• **WHAT YOU WILL DO**
Wherever the word "disclosed" appears in the entries, copy the whole line.
═══ DATA SHOWN
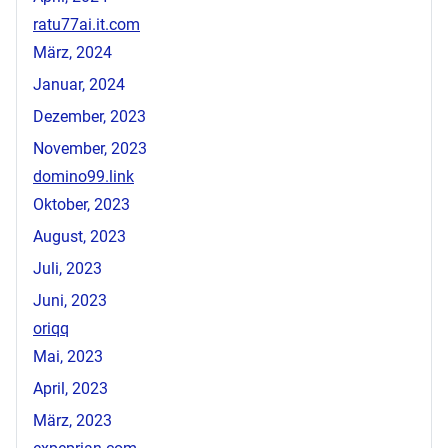
ratu77ai.it.com
März, 2024
Januar, 2024
Dezember, 2023
November, 2023
domino99.link
Oktober, 2023
August, 2023
Juli, 2023
Juni, 2023
oriqq
Mai, 2023
April, 2023
März, 2023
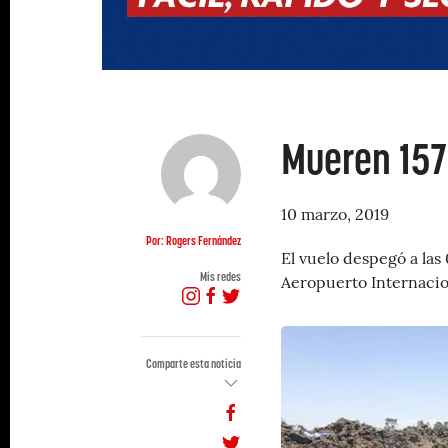
Mueren 157 
10 marzo, 2019
Por: Rogers Fernández
El vuelo despegó a las
Mis redes
Aeropuerto Internacion
Comparte esta noticia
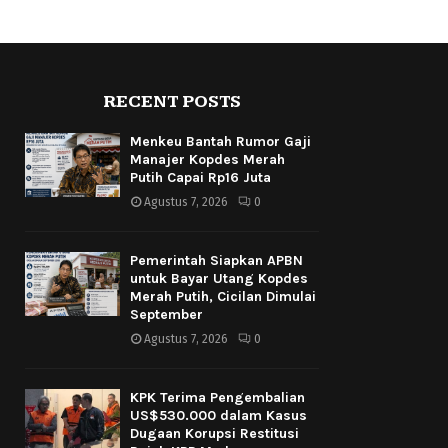
RECENT POSTS
Menkeu Bantah Rumor Gaji
Manajer Kopdes Merah
Putih Capai Rp16 Juta
Agustus 7, 2026
0
Pemerintah Siapkan APBN
untuk Bayar Utang Kopdes
Merah Putih, Cicilan Dimulai
September
Agustus 7, 2026
0
KPK Terima Pengembalian
US$530.000 dalam Kasus
Dugaan Korupsi Restitusi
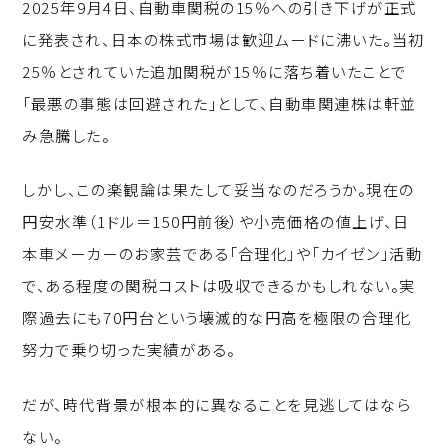
2025年9月4日、自動車関税の15％への引き下げが正式
に発表され、日本の株式市場は歓迎ムードに沸いた。当初
25％とされていた追加関税が15％に落ち着いたことで
「最悪の事態は回避された」として、自動車関連株は軒並
み急騰した。
しかし、この楽観論は果たして妥当なのだろうか。現在の
円安水準（1ドル＝150円前後）や小売価格の値上げ、日
本車メーカーのお家芸である「合理化」や「カイゼン」活動
で、ある程度の関税コストは吸収できるかもしれない。実
際過去にも70円台という壊滅的な円高を極限の合理化
努力で乗り切った実績がある。
だが、時代背景が根本的に異なることを見逃してはなら
ない。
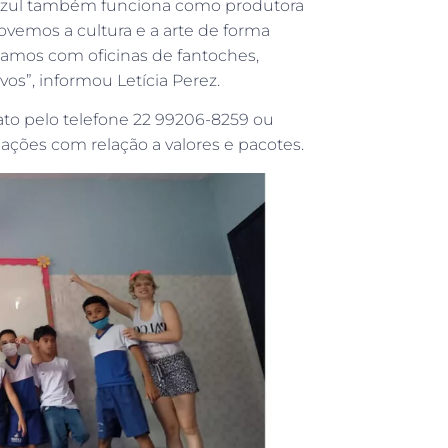
 Azul também funciona como produtora
ovemos a cultura e a arte de forma
tamos com oficinas de fantoches,
os”, informou Letícia Perez.
ato pelo telefone 22 99206-8259 ou
mações com relação a valores e pacotes.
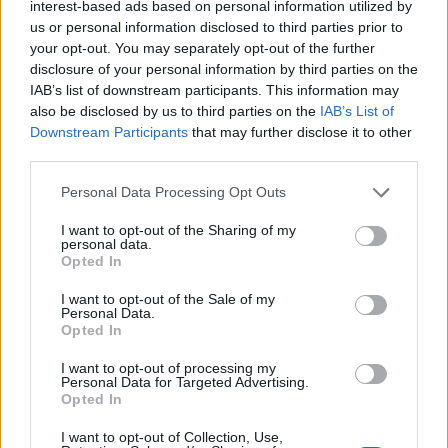
interest-based ads based on personal information utilized by
us or personal information disclosed to third parties prior to
Blind kan bij Ajax de speler naast Míchel worden
your opt-out. You may separately opt-out of the further
disclosure of your personal information by third parties on the
IAB’s list of downstream participants. This information may
“Twente was toen niet haalbaar”: Weghorst blikt
terug op Ajax-keuze
also be disclosed by us to third parties on the
IAB’s List of
Downstream Participants
that may further disclose it to other
third parties.
De transferprioriteiten van Ajax worden steeds
duidelijker
Personal Data Processing Opt Outs
I want to opt-out of the Sharing of my
Ajax begint voorbereiding met nederlaag: zo ziet
personal data.
de route naar PEC eruit
Opted In
I want to opt-out of the Sale of my
Zo overtuigde PSV Sven Mijnans en bleef Ajax
Personal Data.
met lege handen achter
Opted In
I want to opt-out of processing my
Waarom steeds meer sleutelfiguren Ajax
Personal Data for Targeted Advertising.
verlaten
Opted In
I want to opt-out of Collection, Use,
══════
• **SOLUTION TO THIS TASK**
us or personal information disclosed to third parties prior to
also be disclosed by us to third parties on the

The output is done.